Не сводя с меня глаз, он отступил к звоннице, но всё же вынужден был обернуться, чтобы найти верёвку большого церковного колокола. Этого для меня было достаточно, чтобы решить его судьбу. Пусть во мне плескалось несколько больше виски, чем я обычно себе позволял, пусть обезболивающая настойка этого попа-эскулапа начинала на меня действовать, как снотворное, но жажда жизни, стремление выжить любой ценой меня ещё не оставила!

Как только священник отвёл глаза, я схватил из его хирургического набора, всё ещё лежащего раскрытым на ближайшей скамье, большой скальпель и метнул его, что есть силы!

Когда годами живёшь на индейском пограничье, чему-нибудь да научишься у местных.

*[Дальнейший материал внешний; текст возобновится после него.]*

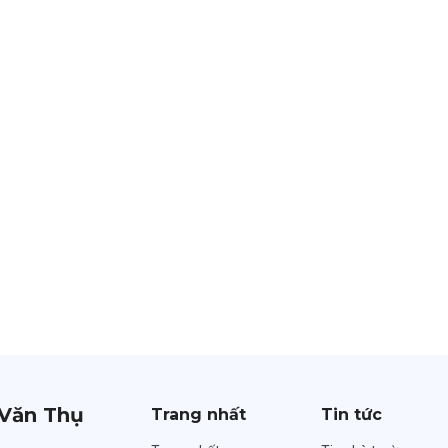
Văn Thụ
Trang nhất
Tin tức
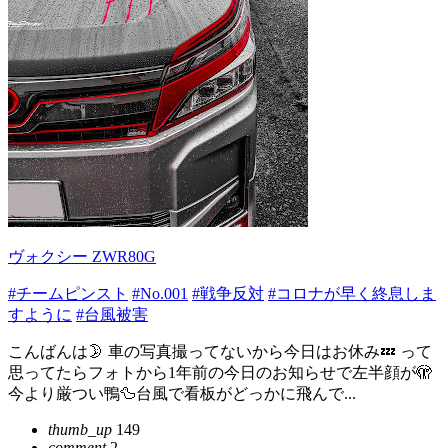
ヴォクシー ZWR80G
#チームピンスト
#No.001
#戦争反対
#コロナが早く終息しま
すように
#台風被害
こんばんは🌛 車の写真撮ってないから今日はお休み💤 って
思ってたらフォトから1年前の今日のお知らせで左半顔が🫣
今より厳つい鴨🦆台風で看板がどっかに飛んで...
thumb_up
149
comment
2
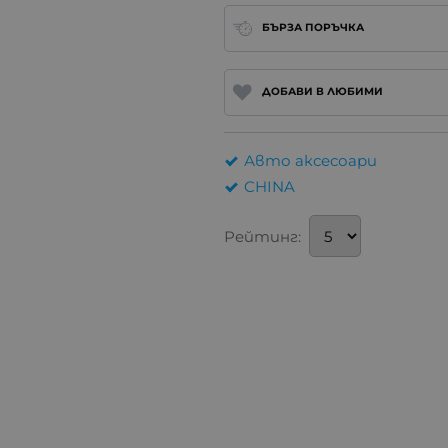
БЪРЗА ПОРЪЧКА
ДОБАВИ В ЛЮБИМИ
Авто аксесоари
CHINA
Рейтинг:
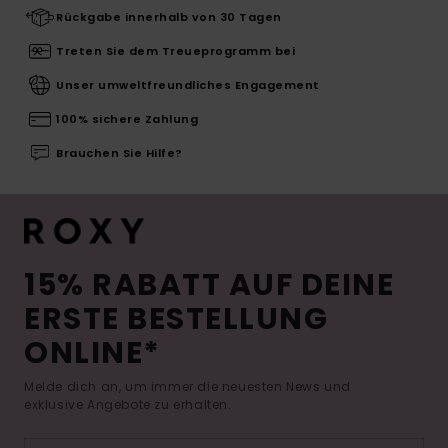
Rückgabe innerhalb von 30 Tagen
Treten Sie dem Treueprogramm bei
Unser umweltfreundliches Engagement
100% sichere Zahlung
Brauchen Sie Hilfe?
15% RABATT AUF DEINE
ERSTE BESTELLUNG
ONLINE*
Melde dich an, um immer die neuesten News und
exklusive Angebote zu erhalten.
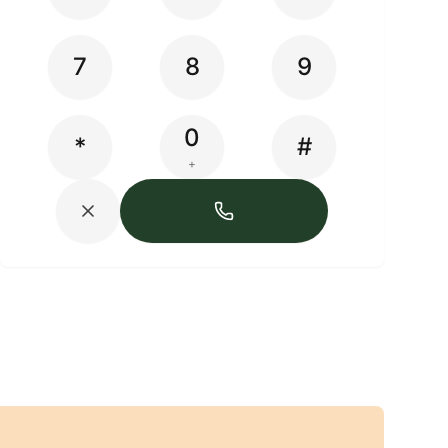
7
8
9
0
*
#
+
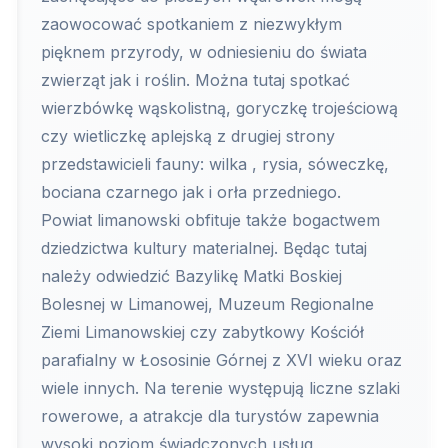
zaowocować spotkaniem z niezwykłym
pięknem przyrody, w odniesieniu do świata
zwierząt jak i roślin. Można tutaj spotkać
wierzbówkę wąskolistną, goryczkę trojeściową
czy wietliczkę aplejską z drugiej strony
przedstawicieli fauny: wilka , rysia, sóweczkę,
bociana czarnego jak i orła przedniego.
Powiat limanowski obfituje także bogactwem
dziedzictwa kultury materialnej. Będąc tutaj
należy odwiedzić Bazylikę Matki Boskiej
Bolesnej w Limanowej, Muzeum Regionalne
Ziemi Limanowskiej czy zabytkowy Kościół
parafialny w Łososinie Górnej z XVI wieku oraz
wiele innych. Na terenie występują liczne szlaki
rowerowe, a atrakcje dla turystów zapewnia
wysoki poziom świadczonych usług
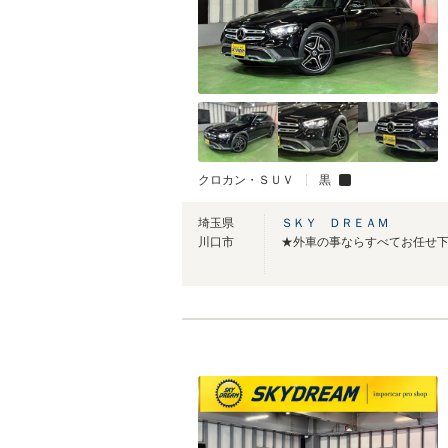
クロカン・ＳＵＶ
黒
埼玉県
ＳＫＹ ＤＲＥＡＭ
川口市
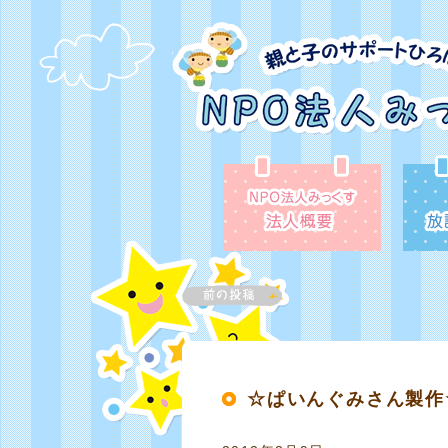
☆ぱいんぐみさん製作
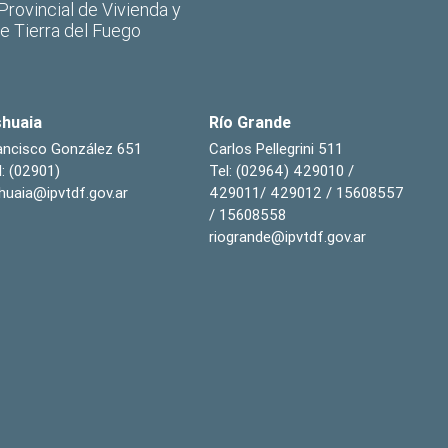
 Provincial de Vivienda y
de Tierra del Fuego
huaia
Río Grande
ancisco González 651
Carlos Pellegrini 511
l: (02901)
Tel: (02964) 429010 /
huaia@ipvtdf.gov.ar
429011/ 429012 / 15608557
/ 15608558
riogrande@ipvtdf.gov.ar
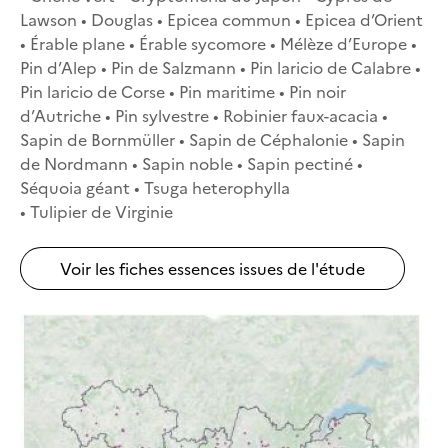
Lawson • Douglas • Epicea commun • Epicea d’Orient
• Érable plane • Érable sycomore • Mélèze d’Europe •
Pin d’Alep • Pin de Salzmann • Pin laricio de Calabre •
Pin laricio de Corse • Pin maritime • Pin noir
d’Autriche • Pin sylvestre • Robinier faux-acacia •
Sapin de Bornmüller • Sapin de Céphalonie • Sapin
de Nordmann • Sapin noble • Sapin pectiné •
Séquoia géant • Tsuga heterophylla
• Tulipier de Virginie
Voir les fiches essences issues de l'étude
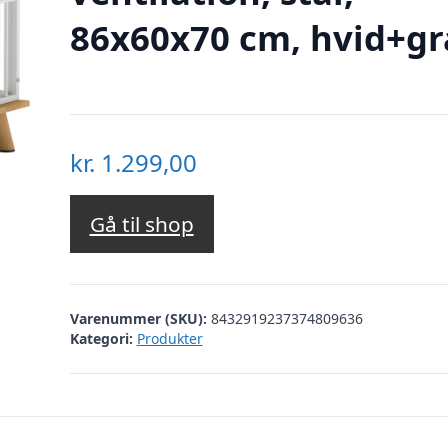
86x60x70 cm, hvid+gr
kr.
1.299,00
Gå til shop
Varenummer (SKU):
8432919237374809636
Kategori:
Produkter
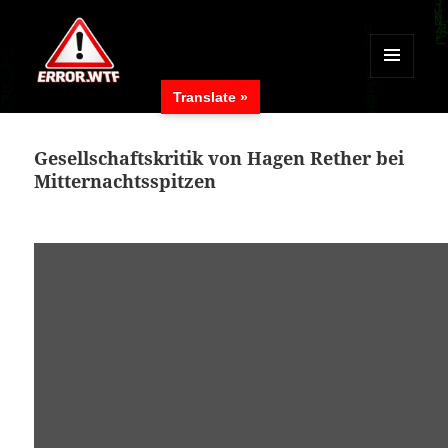
MENÜ
Translate »
UND
ERROR.WTF
WIDGETS
Gesellschaftskritik von Hagen Rether bei
Mitternachtsspitzen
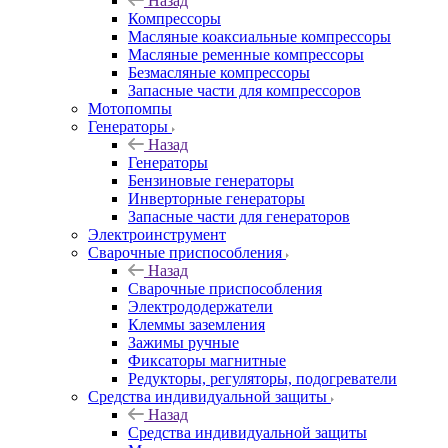
Назад
Компрессоры
Масляные коаксиальные компрессоры
Масляные ременные компрессоры
Безмасляные компрессоры
Запасные части для компрессоров
Мотопомпы
Генераторы
Назад
Генераторы
Бензиновые генераторы
Инверторные генераторы
Запасные части для генераторов
Электроинструмент
Сварочные приспособления
Назад
Сварочные приспособления
Электрододержатели
Клеммы заземления
Зажимы ручные
Фиксаторы магнитные
Редукторы, регуляторы, подогреватели
Средства индивидуальной защиты
Назад
Средства индивидуальной защиты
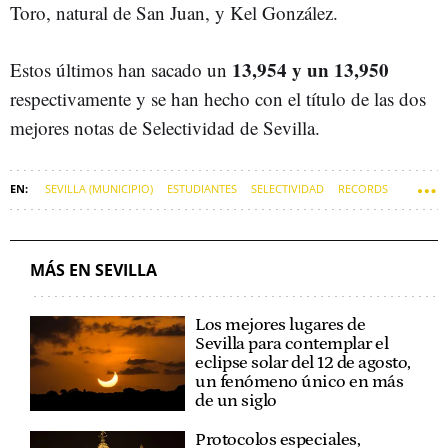
Toro, natural de San Juan, y Kel González.
13,954 y un 13,950
Estos últimos han sacado un
respectivamente y se han hecho con el título de las dos
mejores notas de Selectividad de Sevilla.
SEVILLA (MUNICIPIO)
ESTUDIANTES
SELECTIVIDAD
RECORDS
MÁS EN SEVILLA
Los mejores lugares de
Sevilla para contemplar el
eclipse solar del 12 de agosto,
un fenómeno único en más
de un siglo
Protocolos especiales,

Я знал рейнджеров, которые становились отличными следопытами. Другие умели сливаться с местностью и красться, не хуже краснокожих. Я выучился метать ножи и томагавки. Немного умею стрелять из лука, но лука у меня тогда не было, а вот скальпель подвернулся под руку весьма кстати – один взмах и он вошёл попу в грудь по самую рукоятку!

Священник упал, не издав ни звука. Я попал точно в сердце, и смерть наступила мгновенно. Понимаю – грех убивать служителя Господа, и вдвойне грех убивать того, кто только что помог тебе, как врач. Но вопрос был – он или я. Не знаю точно, какого судью он имел в виду – того кто отправляет людей на виселицу или того, кто потом решает куда девать их души, но я пока не был готов видеть ни того, ни другого.